Maria Guarnaschelli | |
---|---|
Born | Maria Albano DiBenedetto April 18, 1941 Brookline, Massachusetts, U.S. |
Died | February 6, 2021 79) Manhasset, New York, U.S. | (aged
Alma mater | Emmanuel College Yale University |
Occupation(s) | Cookbook editor and publisher |
Children | Alex Guarnaschelli |
Maria Guarnaschelli was born on April 18, 1941, in Brookline, Massachusetts, to Horatia Alice (née Peabody) and George DiBenedetto. Her father was a refrigerator salesperson, and her mother was a homemaker.
She studied at the Emmanuel College in Boston, and went on to complete her master's degree from Yale University majoring in Russian literature.[2]
Guarnaschelli started her publishing career with Scribner's and later with William Morrow before joining W. W. Norton & Company in 2000, where she would go on to become a vice president and serve until her retirement in 2017.[1] She was also a consulting editor for the American food magazine Saveur.[3]
Over her career, she was recognized as a cookbook publishing pioneer and groomed multiple authors, with many of them going on to win awards including the James Beard Foundation Award and the International Association of Culinary Professional awards.[1][3] Some of the notable books that she edited and published included those that brought international cuisine to American households, including the first cookbook she edited, Classic Indian Cooking (1980) by Julie Sahni, which The New York Times credited as "the first comprehensive Indian cookbook for American kitchens."[2] Other cookbooks she edited included those on Mexican cuisine by Rick Bayless and Chinese cuisine by Fuchsia Dunlop.[2][1] Some other culinary writers with whom she had worked include J. Kenji López-Alt with The Food Lab, Judy Rodgers with The Zuni Cafe Cookbook, Maricel Presilla with Gran Cocina Latina, and Rose Levy Beranbaum with The Cake Bible.[3]

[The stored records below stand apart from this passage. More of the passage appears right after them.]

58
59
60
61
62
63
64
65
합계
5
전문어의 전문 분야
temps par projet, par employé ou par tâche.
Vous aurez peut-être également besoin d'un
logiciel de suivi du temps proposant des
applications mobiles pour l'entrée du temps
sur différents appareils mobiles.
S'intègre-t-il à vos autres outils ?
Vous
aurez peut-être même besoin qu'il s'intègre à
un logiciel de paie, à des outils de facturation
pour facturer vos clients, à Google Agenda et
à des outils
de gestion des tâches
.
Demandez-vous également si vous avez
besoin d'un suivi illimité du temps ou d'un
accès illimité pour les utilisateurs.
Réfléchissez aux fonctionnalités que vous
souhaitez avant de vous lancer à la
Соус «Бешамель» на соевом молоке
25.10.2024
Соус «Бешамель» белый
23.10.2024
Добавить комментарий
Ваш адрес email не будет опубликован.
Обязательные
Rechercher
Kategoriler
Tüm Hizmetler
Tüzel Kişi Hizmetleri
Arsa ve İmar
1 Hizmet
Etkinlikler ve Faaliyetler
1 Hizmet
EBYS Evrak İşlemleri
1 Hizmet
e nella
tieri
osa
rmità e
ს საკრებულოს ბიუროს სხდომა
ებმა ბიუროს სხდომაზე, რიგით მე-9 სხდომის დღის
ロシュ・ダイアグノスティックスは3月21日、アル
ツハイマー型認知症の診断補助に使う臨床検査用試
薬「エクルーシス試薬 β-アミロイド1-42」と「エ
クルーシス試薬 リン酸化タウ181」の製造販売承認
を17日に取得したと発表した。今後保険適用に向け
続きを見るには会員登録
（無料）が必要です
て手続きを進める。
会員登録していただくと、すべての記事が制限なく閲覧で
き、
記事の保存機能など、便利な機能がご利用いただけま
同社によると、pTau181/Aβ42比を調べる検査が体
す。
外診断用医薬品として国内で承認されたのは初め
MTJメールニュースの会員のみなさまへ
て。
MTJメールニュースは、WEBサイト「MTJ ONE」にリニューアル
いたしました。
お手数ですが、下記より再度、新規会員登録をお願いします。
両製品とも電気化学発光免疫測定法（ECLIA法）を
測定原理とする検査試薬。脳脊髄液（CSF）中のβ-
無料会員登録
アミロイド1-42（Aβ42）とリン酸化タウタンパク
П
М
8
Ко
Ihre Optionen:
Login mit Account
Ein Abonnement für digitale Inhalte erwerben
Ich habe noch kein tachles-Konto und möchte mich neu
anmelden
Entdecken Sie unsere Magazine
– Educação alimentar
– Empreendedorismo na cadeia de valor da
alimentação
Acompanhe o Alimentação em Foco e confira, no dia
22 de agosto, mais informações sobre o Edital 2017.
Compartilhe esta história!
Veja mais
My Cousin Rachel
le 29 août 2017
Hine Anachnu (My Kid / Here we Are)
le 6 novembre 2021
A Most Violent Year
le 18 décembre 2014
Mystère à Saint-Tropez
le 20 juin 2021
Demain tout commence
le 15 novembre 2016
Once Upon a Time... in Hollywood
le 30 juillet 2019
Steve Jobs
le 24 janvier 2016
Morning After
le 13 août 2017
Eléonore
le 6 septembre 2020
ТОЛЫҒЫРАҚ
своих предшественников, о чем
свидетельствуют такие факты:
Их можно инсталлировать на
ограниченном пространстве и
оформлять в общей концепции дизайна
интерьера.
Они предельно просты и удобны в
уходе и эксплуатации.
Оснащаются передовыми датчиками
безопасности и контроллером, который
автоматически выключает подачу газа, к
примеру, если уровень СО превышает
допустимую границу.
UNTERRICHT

One of Guarnaschelli's more ambitious projects was the seventh edition of Irma S. Rombauer's 1931 classic Joy of Cooking, an originally self-published book which was the best-selling cookbook in US history at the time.[2][1] With a budget of $5 million, she embarked on an ambitious task to rewrite the book for the late 1990s. She recruited over 130 chefs across cuisine styles to develop a modernized version of the book.[1] The book had a comprehensive rewrite with 4500 recipes and less than 50 remaining the same from the original, and was published as All New All Purpose Joy of Cooking in 1997.[4] The book had a mixed reception with some reviews praising the book, calling it "complete" and "functional", but some critics said that the book was "joyless" and had a "corporate" approach. Rombauer's granddaughter Marion Rombauer said that Becker's family dissociated themselves from the book.[2] The book and its subsequent reprints continues to remain popular and is still considered a standard presence in American kitchens.[1]
In a career spanning five decades, Guarnaschelli was known for bringing a rigorous approach to the testing of and quality of recipes, preferring accuracy over ease of preparation, and she pushed cookbook authors to think beyond the French and Italian cuisines familiar to most Americans.[2] Her books contributed to the change in how home cooking was perceived; over the time she was active, home cooking moved from being simply a daily chore to a hobby and "cultural touchstone" for many home cooks.[2] Some of the books she edited contained recipes that required days of preparation, as opposed to many cookbooks of the time which marketed themselves as having easy and simple recipes in order to sell more easily.[2]
Guarnaschelli also edited works of nonfiction other than food related books, working with academic authors including Deborah Tannen on You Just Don't Understand, considered a seminal work on gender studies and linguistics, John Cacioppo on Loneliness, and Steven Pinker on The Language Instinct.[3][2]
Guarnaschelli (then DiBenedetto) met her husband, John Guarnaschelli, who was then a history professor, when she was studying at the Yale University.[2] Her husband died in 2018.[1] Their daughter is the New York-based chef Alex Guarnaschelli.[2][5]
She died on February 6, 2021, at the Northwell Health Stern Family Center in Manhasset, New York, from heart disease and related complications.[2] She was 79.[4]